**Data extracts**
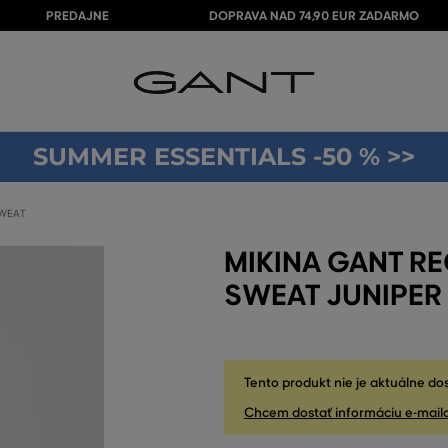
PREDAJNE
DOPRAVA NAD 74,90 EUR ZADARMO
SUMMER ESSENTIALS -50 % >>
SWEAT
MIKINA GANT RE
SWEAT JUNIPER
Tento produkt nie je aktuálne do
Chcem dostať informáciu e-mail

**Instructions for the task**
Without the pictures, write out the whole listing above exactly as it appears.

**Response to the task**
PREDAJNE
DOPRAVA NAD 74,90 EUR ZADARMO
SUMMER ESSENTIALS -50 % >>
SWEAT
MIKINA GANT RE
SWEAT JUNIPER
Tento produkt nie je aktuálne do
Chcem dostať informáciu e-mail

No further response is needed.